Namibia – An African Realm of Wilderness and Sand


Today’s sponsored post was written by Guy Arnold. Guy, from leafy Hertfordshire, England, loves to write about anything, especially if it’s travel-related. Travelling more of the world and seeking adventure is a passion he hopes to continue with.

You might have seen pictures of them, but perhaps weren’t sure of their exact location: gracefully undulating sand dunes (some of which are the highest in the world), pitch black on one side, with a golden glow on the other. They appear like scoops of ice cream smoothened by the underside of a spoon with their perfect, untouched slopes. While elsewhere, they resemble the surface of the seabed: ribbed by the nightly desert winds which transform the dunes from day to day.

These make up Namibia’s crowning feature, the Namib Desert (from where the country’s name originated). It’s the most famous, and one of many, geological wonders that this country has in its arsenal. Barren yet beautiful, the Namib Desert provides the perfect back-drop to all other activities and excitement available to visitors.

Situated on the north-western coast is the holiday capital of Namibia, Swakopmund. As with most places in Namibia, there’s a real contrast in environments here. You can be strolling down the streets admiring the colourful, quirky, European-style architecture (there exists strong German connotations here), and hearing the gentle rumble of waves behind rows of restaurants and pubs. Yet, if you turn your head the other way, you’ll be met with miles and miles of sandy peaks sitting in their beautiful wasteland. It really is a fabulous mixture of emptiness and exuberance.

As far as attractions go in Swakopmund, there are plenty if you’re into historical buildings and culture. There’s a war memorial and a marine memorial, a German school and, for catching those breath-taking views and eternal sunsets, the 21-metre-high lighthouse which overlooks the ocean. However, the option of a more exhilarating experience is available in the form of quad biking, sky diving and balloon rides.
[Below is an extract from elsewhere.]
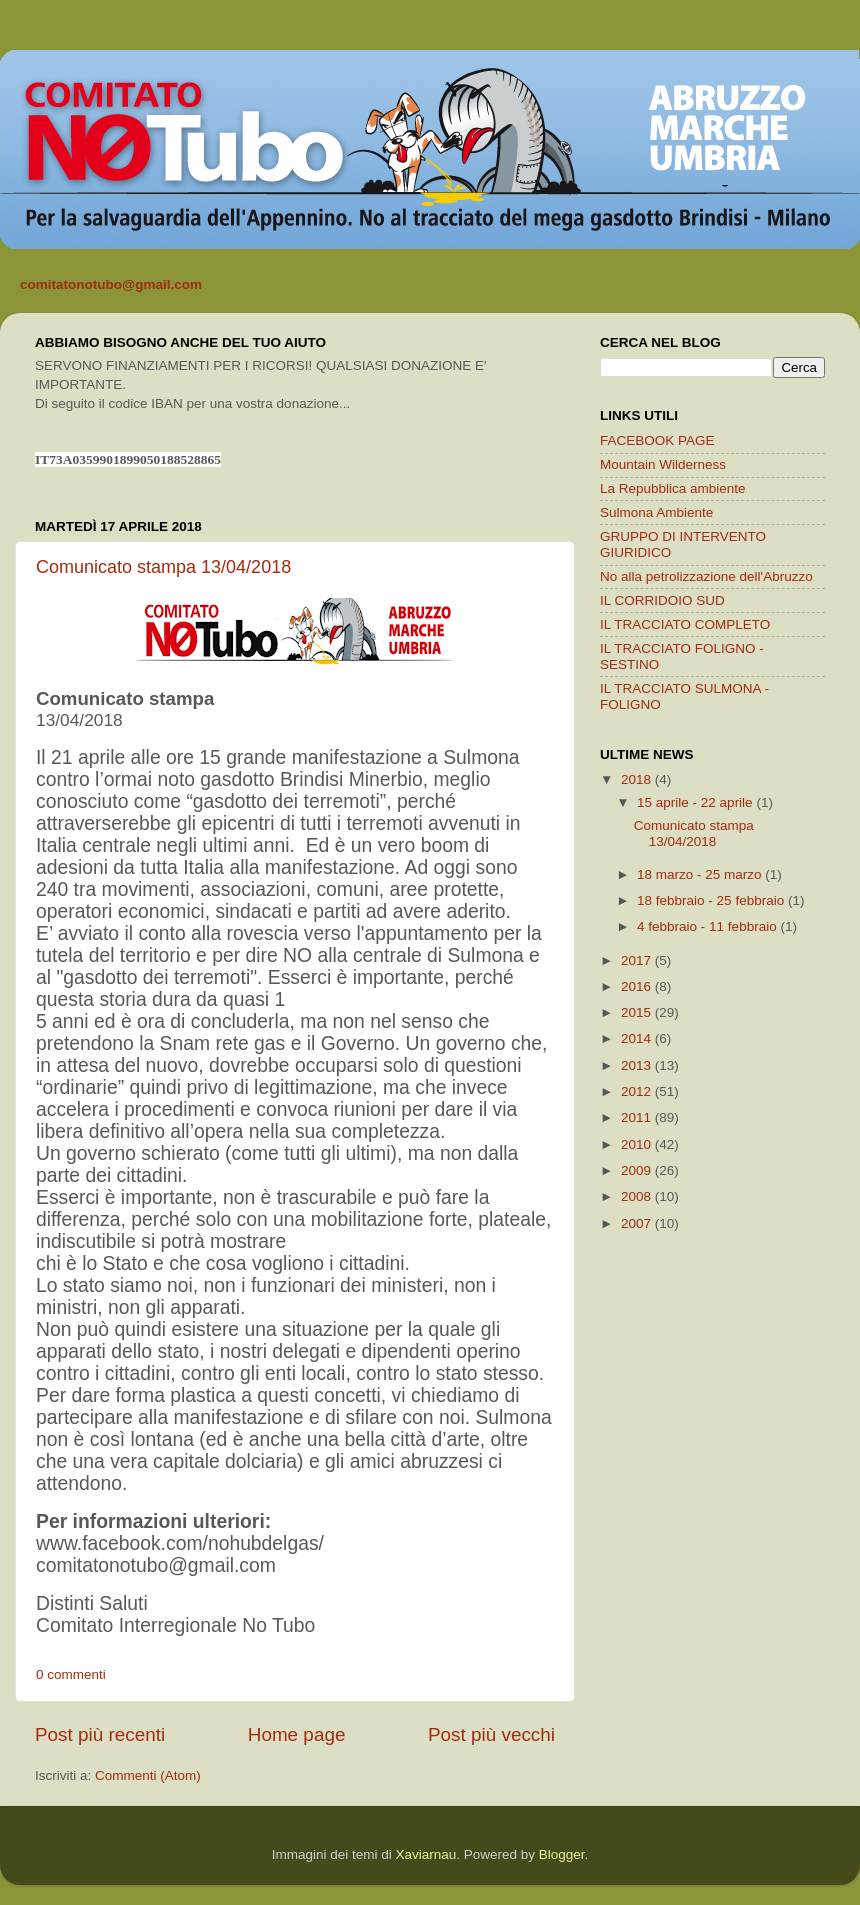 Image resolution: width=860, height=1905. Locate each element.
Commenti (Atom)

Where would an article about Namibia be without mentioning its wildlife, in particular, the trunked, horned and stripy sorts? Yes, a Namibia safari stands as one of the more popular attractions when taking a visit here and, with the Etosha National Park simply teeming with wild beasts, it’s a perfect opportunity.

There are plenty of lodges nestled around the park. One such place, where your chances of spying lots of elephants, even a rhino or two, are very likely thanks to its nearby floodlit waterhole, is Okaukeujo. The softly-furnished ensuites with delicately draped curtains on their four-poster beds, together with the luxurious swimming pool, induce ample relaxation. Several more lodges exist, all offering similar attributes, it just depends what sort of wildlife excites you most!